Pret A Manger became one of the first hospitality businesses to launch a second round of redundancies as it revealed plans to close another six outlets and shed up to 400 jobs (The Times £).
A record number of shops disappeared from high streets across the country in the first half of 2020 as the Covid-19 lockdowns hammered the retail sector (The Observer).
Britain lost 6,001 more chain stores than it gained in the first half, up from a loss of 3,509 in the same period last year, a study by PWC, the professional services firm, found (The Times £).
The supply of food to care homes, schools, hospitals and prisons is at risk unless the government steps in to support struggling wholesalers, the UK chancellor, Rishi Sunak, has been warned (The Observer). Trade bodies representing major food companies said the loss of business from the hospitality sector, which has been rocked by the 10pm curfew and limits on household mixing, meant that firms which also serve the public sector could fail.
British pubs in crisis as Covid calls last orders (The Financial Times £). Estimates suggest more than quarter of UK’s 39,700 public houses may not survive pandemic.
The chairman of JD Wetherspoon accused the government of “jumping from pillar to post” in its response to coronavirus as the pub company reported its first annual loss since 1984 (The Times £).

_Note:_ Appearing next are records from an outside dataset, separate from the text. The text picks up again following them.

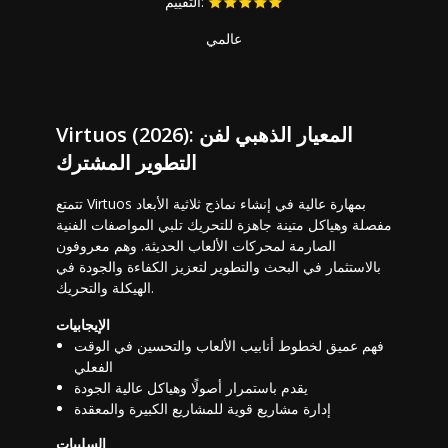
التقييم:
عالمي
Virtuos (2026): المعيار الذهبي لفن
التطوير المشترك
تتمتع Virtuos بمهارة عالية في إنشاء نماذج ثلاثية الأبعاد
مفصلة وهياكل متينة جاهزة للتحريك تلبي المواصفات الفنية
الصارمة لمحركات الألعاب الحديثة. وهم معروفون
بالاستثمار في البحث والتطوير لتعزيز الكفاءة والجودة في
الهيكلة والتحريك.
الإيجابيات
فهم عميق لخطوط أنابيب الألعاب والتحسين في الوقت
الفعلي
يقدم باستمرار أصولًا وهياكل عالية الجودة
إدارة مشاريع قوية للمشاريع الكبيرة والمعقدة
السلبيات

Boots told staff they were “encouraged” to come into its headquarters in Nottingham, where Covid-19 infection rates are the highest in England, even after the government advised people to work from home where possible. Employees said messages from senior managers – seen by the Guardian – indicated they were expected to be at their desks for at least part of the week.
Black Friday to become ‘Black November’ as shops draw up Covid-secure plans for sales frenzy (The Sunday Telegraph).
The BRC publicity drive to ‘shop early, start wrapping, enjoy Christmas’ launched this weekend and aims to spread demand during the busiest shopping season of the year (The Observer).
US retail sales grew in September at their fastest pace in three months even as concerns linger over the economic recovery amid uncertainty about additional stimulus measures (The Financial Times £).
Alibaba is spending $3.6bn to buy a controlling stake in one of China’s top supermarket operators as it doubles down on grocery delivery, a key growth engine for the ecommerce group during the pandemic (The Financial Times £). The investment in Sun Art Retail Group will raise Alibaba’s 36.2% stake to 72%.